For the past three months, fluctuations in the Philippine peso have
reflected those of the Thai baht. This is not altogether unreasonable,
as the two nations have similar export-based economies, compete in the
same markets and are similarly affected by global events. However,
events in the past week show an overestimation of these similarities
by the financial community as it focuses on short-term patterns rather
than the domestic economies of each country.
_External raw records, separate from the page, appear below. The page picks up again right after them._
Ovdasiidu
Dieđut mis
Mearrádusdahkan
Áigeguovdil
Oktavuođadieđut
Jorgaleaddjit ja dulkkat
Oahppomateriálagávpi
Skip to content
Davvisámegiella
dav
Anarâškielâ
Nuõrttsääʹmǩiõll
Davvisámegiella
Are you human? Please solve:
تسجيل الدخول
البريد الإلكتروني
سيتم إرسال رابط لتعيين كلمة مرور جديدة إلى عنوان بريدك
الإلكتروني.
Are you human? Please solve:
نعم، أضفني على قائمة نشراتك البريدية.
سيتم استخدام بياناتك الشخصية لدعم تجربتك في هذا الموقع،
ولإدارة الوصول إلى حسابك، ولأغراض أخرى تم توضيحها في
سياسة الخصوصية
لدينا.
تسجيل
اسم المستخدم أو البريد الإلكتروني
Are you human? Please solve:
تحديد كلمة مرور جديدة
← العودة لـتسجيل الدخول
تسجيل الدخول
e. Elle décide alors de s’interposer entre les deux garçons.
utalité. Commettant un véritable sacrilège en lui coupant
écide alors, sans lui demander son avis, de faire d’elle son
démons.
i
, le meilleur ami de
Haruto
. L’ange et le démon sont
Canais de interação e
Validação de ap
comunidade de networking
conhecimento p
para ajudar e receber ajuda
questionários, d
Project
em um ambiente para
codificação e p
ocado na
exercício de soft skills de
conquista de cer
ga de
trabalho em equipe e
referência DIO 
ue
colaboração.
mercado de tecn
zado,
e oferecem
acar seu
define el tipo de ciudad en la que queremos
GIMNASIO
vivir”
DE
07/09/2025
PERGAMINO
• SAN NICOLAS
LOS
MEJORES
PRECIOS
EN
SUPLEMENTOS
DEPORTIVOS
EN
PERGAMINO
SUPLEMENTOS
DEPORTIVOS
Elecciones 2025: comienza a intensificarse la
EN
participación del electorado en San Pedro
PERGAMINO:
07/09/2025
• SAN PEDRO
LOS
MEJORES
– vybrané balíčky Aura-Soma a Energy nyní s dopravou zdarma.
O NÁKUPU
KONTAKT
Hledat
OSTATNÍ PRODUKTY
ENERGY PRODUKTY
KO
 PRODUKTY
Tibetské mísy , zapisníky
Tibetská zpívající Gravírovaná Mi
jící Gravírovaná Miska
>From July to mid-September, the Thai baht depreciated nearly 12
percent, going from around 37 to 41.5 baht to the dollar. The
Philippine peso likewise depreciated, dropping nearly 7 percent, from
about 38.3 to 41.2. The peso not only mirrored the baht’s general
trend, but also mirrored most of the bumps along the way. The baht
dipped in late July, peaked in mid-August, and hit another local peak
in early September. The peso did likewise, always just a day or two
behind. Astute observers caught this pattern and bought and sold the
currencies based on it. These transactions further increased the
synchronicity of the currencies.

Toward the end of September, the two currencies moved almost
simultaneously as the peso became increasingly responsive to the
baht’s fluctuations. Peso traders paid greater attention to influences
on the baht, rather than focusing on the peso and the Philippine
economy.

However, monetary conditions in the two countries were not the same.
The Thai government, no doubt still smarting over the effects of the
baht’s meltdown in 1997, was setting up light currency controls
prohibiting foreign investors from borrowing more than 50 million baht
unless backed by trade or investment activities in Thailand. No such
controls were planned by the Philippine government.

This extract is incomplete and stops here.